--- START ---

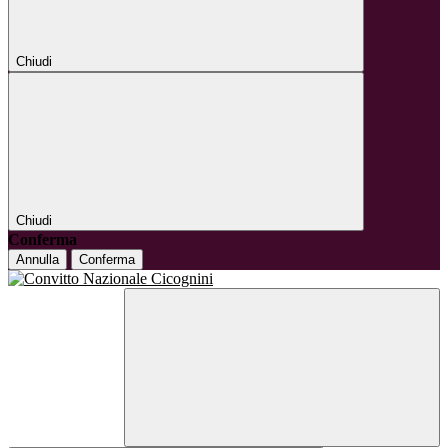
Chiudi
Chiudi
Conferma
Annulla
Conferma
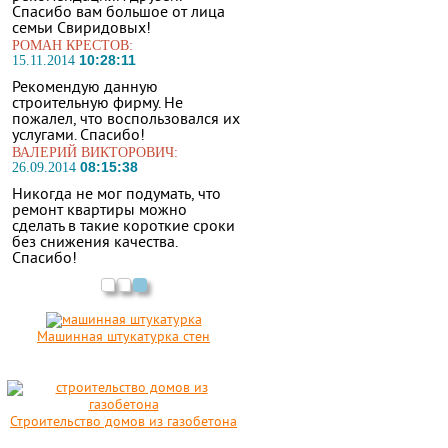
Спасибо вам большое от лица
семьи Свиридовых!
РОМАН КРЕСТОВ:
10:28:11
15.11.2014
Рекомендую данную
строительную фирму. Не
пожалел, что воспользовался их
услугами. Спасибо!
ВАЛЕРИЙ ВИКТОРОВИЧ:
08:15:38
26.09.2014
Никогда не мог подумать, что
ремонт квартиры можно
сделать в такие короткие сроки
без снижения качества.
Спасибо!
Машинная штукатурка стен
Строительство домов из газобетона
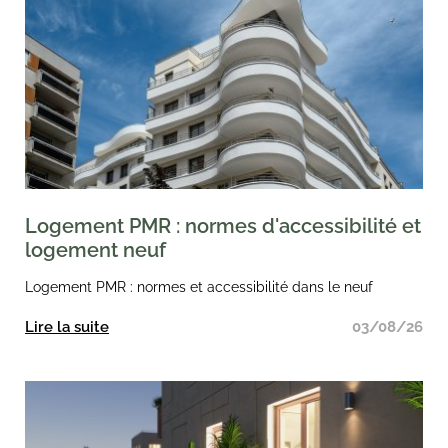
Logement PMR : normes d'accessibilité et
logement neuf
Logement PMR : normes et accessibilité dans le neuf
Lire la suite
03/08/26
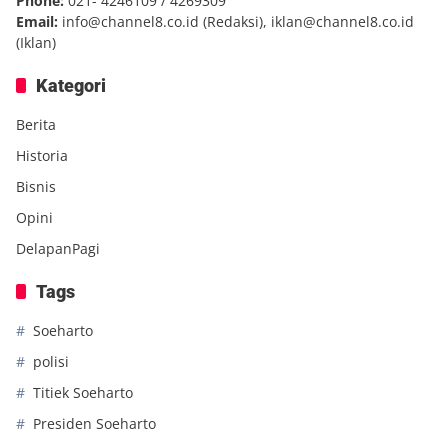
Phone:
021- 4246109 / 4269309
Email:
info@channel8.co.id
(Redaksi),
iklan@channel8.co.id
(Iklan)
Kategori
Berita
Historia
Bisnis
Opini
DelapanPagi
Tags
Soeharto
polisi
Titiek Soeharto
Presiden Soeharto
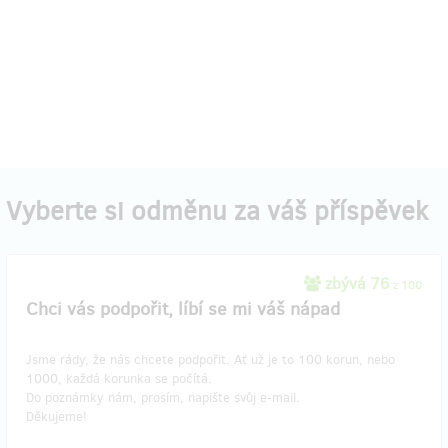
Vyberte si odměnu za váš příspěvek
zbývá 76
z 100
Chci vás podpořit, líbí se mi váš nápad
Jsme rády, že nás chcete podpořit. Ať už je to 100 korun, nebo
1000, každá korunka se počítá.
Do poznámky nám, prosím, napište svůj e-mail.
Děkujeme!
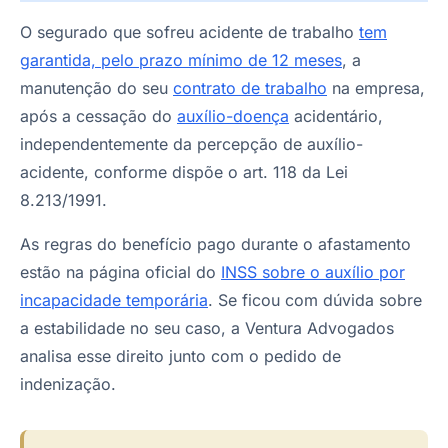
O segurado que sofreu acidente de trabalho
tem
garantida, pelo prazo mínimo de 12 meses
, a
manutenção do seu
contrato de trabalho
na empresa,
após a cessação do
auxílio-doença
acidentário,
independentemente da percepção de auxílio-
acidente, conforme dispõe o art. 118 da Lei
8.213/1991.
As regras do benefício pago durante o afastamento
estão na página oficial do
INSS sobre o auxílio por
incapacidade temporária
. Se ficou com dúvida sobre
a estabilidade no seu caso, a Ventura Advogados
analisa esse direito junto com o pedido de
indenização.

--- END ---
--- START ---

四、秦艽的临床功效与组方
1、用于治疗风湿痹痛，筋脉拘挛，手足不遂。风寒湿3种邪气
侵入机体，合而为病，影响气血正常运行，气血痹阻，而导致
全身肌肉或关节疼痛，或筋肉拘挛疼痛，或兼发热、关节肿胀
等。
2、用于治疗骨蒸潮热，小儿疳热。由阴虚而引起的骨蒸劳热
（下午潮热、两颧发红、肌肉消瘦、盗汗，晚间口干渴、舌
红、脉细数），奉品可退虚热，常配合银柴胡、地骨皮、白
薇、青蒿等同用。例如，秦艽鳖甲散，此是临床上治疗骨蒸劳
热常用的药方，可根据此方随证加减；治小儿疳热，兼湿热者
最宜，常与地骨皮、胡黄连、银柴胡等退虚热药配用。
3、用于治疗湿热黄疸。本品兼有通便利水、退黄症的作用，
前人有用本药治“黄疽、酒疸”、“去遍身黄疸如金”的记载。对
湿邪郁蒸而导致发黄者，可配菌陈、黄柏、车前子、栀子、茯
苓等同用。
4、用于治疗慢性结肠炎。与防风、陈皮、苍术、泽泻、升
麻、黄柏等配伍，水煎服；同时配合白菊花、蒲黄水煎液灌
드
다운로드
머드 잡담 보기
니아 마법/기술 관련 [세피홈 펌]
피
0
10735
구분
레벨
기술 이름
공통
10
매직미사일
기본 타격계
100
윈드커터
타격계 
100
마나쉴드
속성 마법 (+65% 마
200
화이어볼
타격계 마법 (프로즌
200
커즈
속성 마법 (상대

--- END ---

## WHAT THIS TASK INVOLVES
Lines that contain "normes" are the result; find them in the entries above and copy each one.

## EXERCISE ANSWER
Logement PMR : normes d'accessibilité et
Logement PMR : normes et accessibilité dans le neuf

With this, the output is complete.